Cellectar Biosciences is focused on the discovery, development and commercialization of drugs for the treatment of cancer. The company is developing proprietary drugs independently and through research and development collaborations. The company’s core objective is to leverage its proprietary Phospholipid Drug Conjugate(TM) (“PDC”) delivery platform to develop PDCs that specifically target cancer cells, delivering improved efficacy and better safety as a result of fewer off-target effects. The company’s PDC platform possesses the potential for the discovery and development of the next-generation of cancer-targeting treatments, and it plans to develop PDCs independently and through research and development collaborations.

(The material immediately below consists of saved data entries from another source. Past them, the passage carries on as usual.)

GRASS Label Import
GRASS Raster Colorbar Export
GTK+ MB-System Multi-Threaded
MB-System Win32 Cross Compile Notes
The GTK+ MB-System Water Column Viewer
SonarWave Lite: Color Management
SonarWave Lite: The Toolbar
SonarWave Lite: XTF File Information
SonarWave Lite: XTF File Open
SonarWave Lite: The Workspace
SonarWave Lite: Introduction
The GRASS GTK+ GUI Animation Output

The company’s lead PDC therapeutic, CLR 131, is currently in two clinical studies. The CLOVER-1 Phase 2 study and the Phase 1 pediatric safety study. The CLOVER-1 study met the primary efficacy endpoints from the Part A dose-exploration portion, conducted in r/r B-cell malignancies, and is now enrolling in expansion cohorts evaluating in triple class refractory multiple myeloma and BTK inhibitor failed Waldenstrom’s macroglobulinemia patients. The dosing regimen is designed to provide the optimal dose identified in Part A of >60 mCi total body dose. The data from the Part A portion were announced on Feb. 19, 2020.

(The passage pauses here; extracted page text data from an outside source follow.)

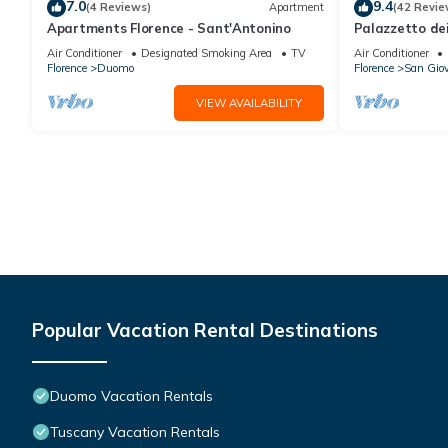
7.0
9.4
(4 Reviews)
Apartment
(42 Revie
Apartments Florence - Sant'Antonino
Palazzetto de
Air Conditioner
Designated Smoking Area
TV
Air Conditioner
Florence
Duomo
Florence
San Gio
VIEW AVAILABILITY
Popular Vacation Rental Destinations
Duomo Vacation Rentals
Tuscany Vacation Rentals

The Phase 1 pediatric study is an open-label, sequential-group, dose-escalation study to evaluate the safety and tolerability of CLR 131 in children and adolescents with relapsed or refractory cancers, including malignant brain tumors, neuroblastoma, sarcomas, and lymphomas (including Hodgkin’s lymphoma). The Phase 1 study is being conducted internationally at seven leading pediatric cancer centers.